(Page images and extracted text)
• • • • • • •
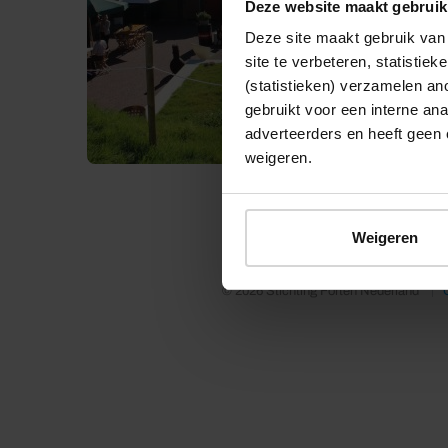
Deze website maakt gebruik
Deze site maakt gebruik van 
site te verbeteren, statistie
(statistieken) verzamelen a
gebruikt voor een interne ana
adverteerders en heeft geen 
weigeren.
Weigeren
© 2026 Stichting Forten Nederland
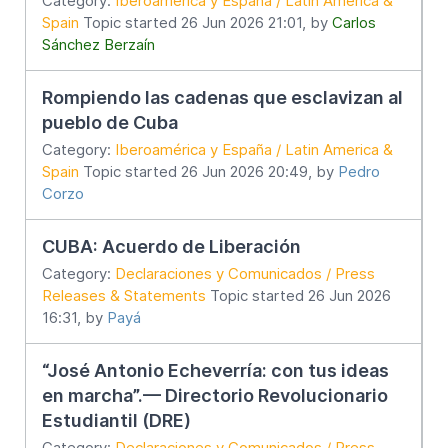
Category:
Iberoamérica y España / Latin America &
Spain
Topic started 26 Jun 2026 21:01, by
Carlos
Sánchez Berzaín
Rompiendo las cadenas que esclavizan al
pueblo de Cuba
Category:
Iberoamérica y España / Latin America &
Spain
Topic started 26 Jun 2026 20:49, by
Pedro
Corzo
CUBA: Acuerdo de Liberación
Category:
Declaraciones y Comunicados / Press
Releases & Statements
Topic started 26 Jun 2026
16:31, by
Payá
“José Antonio Echeverría: con tus ideas
en marcha”.— Directorio Revolucionario
Estudiantil (DRE)
Category:
Declaraciones y Comunicados / Press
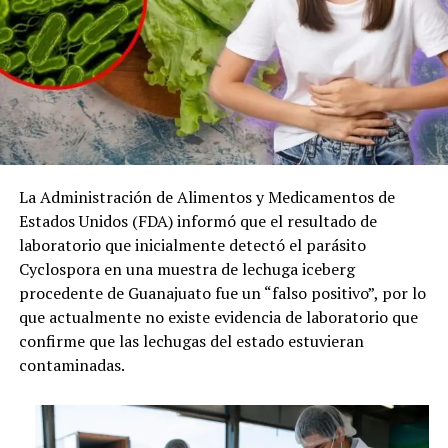
La Administración de Alimentos y Medicamentos de
Estados Unidos (FDA) informó que el resultado de
laboratorio que inicialmente detectó el parásito
Cyclospora en una muestra de lechuga iceberg
procedente de Guanajuato fue un “falso positivo”, por lo
que actualmente no existe evidencia de laboratorio que
confirme que las lechugas del estado estuvieran
contaminadas.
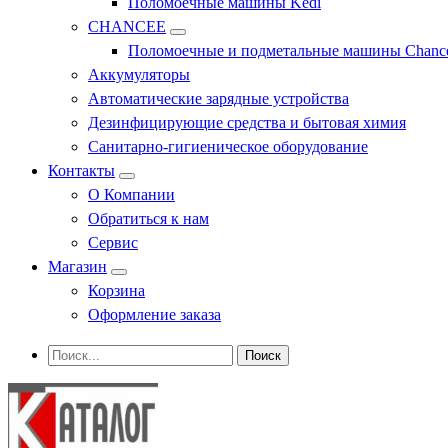
Поломоечные машины Kedi
CHANCEE
Поломоечные и подметальные машины Chanc
Аккумуляторы
Автоматические зарядные устройства
Дезинфицирующие средства и бытовая химия
Санитарно-гигиеническое оборудование
Контакты
О Компании
Обратиться к нам
Сервис
Магазин
Корзина
Оформление заказа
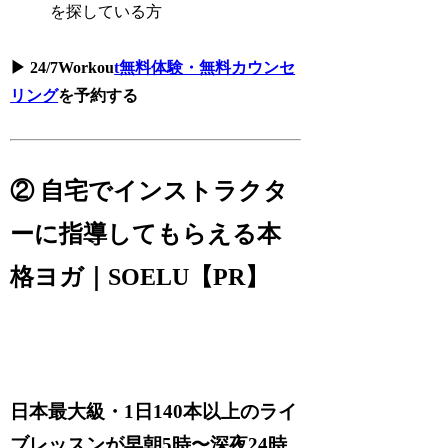
を探している方
▶ 24/7Workou
t無料体験・無料カウンセ
リング
を予約する
② 自宅でインストラクタ
ーに指導してもらえる本
格ヨガ｜SOELU【PR】
日本最大級・1日140本以上のライ
ブレッスンが早朝5時〜深夜24時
• • • • • • •
● Task prompt
Every line of the data above should be quoted exactly. Omit the pictures.

● Task output
Deze website maakt gebruik
Deze site maakt gebruik van 
site te verbeteren, statistie
(statistieken) verzamelen a
gebruikt voor een interne ana
adverteerders en heeft geen 
weigeren.
Weigeren
© 2026 Stichting Forten Nederland
Category:
Iberoamérica y España / Latin America &
Spain
Topic started 26 Jun 2026 21:01, by
Carlos
Sánchez Berzaín
Rompiendo las cadenas que esclavizan al
pueblo de Cuba
Category:
Iberoamérica y España / Latin America &
Spain
Topic started 26 Jun 2026 20:49, by
Pedro
Corzo
CUBA: Acuerdo de Liberación
Category:
Declaraciones y Comunicados / Press
Releases & Statements
Topic started 26 Jun 2026
16:31, by
Payá
“José Antonio Echeverría: con tus ideas
en marcha”.— Directorio Revolucionario
Estudiantil (DRE)
Category:
Declaraciones y Comunicados / Press
La Administración de Alimentos y Medicamentos de
Estados Unidos (FDA) informó que el resultado de
laboratorio que inicialmente detectó el parásito
Cyclospora en una muestra de lechuga iceberg
procedente de Guanajuato fue un “falso positivo”, por lo
que actualmente no existe evidencia de laboratorio que
confirme que las lechugas del estado estuvieran
contaminadas.
Поломоечные машины Kedi
CHANCEE
Поломоечные и подметальные машины Chanc
Аккумуляторы
Автоматические зарядные устройства
Дезинфицирующие средства и бытовая химия
Санитарно-гигиеническое оборудование
Контакты
О Компании
Обратиться к нам
Сервис
Магазин
Корзина
Оформление заказа
を探している方
▶ 24/7Workou
t無料体験・無料カウンセ
リング
を予約する
② 自宅でインストラクタ
ーに指導してもらえる本
格ヨガ｜SOELU【PR】
日本最大級・1日140本以上のライ
ブレッスンが早朝5時〜深夜24時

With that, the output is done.